> [DATA UNDER STUDY]:
━━━━━━
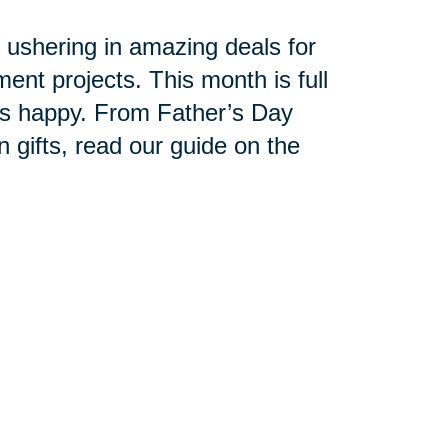
n ushering in amazing deals for
t projects. This month is full
ets happy. From Father’s Day
 gifts, read our guide on the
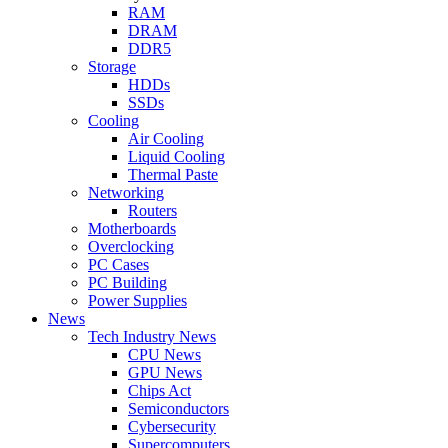
RAM
DRAM
DDR5
Storage
HDDs
SSDs
Cooling
Air Cooling
Liquid Cooling
Thermal Paste
Networking
Routers
Motherboards
Overclocking
PC Cases
PC Building
Power Supplies
News
Tech Industry News
CPU News
GPU News
Chips Act
Semiconductors
Cybersecurity
Supercomputers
━━━━━━
> [ABOUT THIS EXERCISE]: Collect from the data above every line that includes "News".

> [EXERCISE RESPONSE]:
News
Tech Industry News
CPU News
GPU News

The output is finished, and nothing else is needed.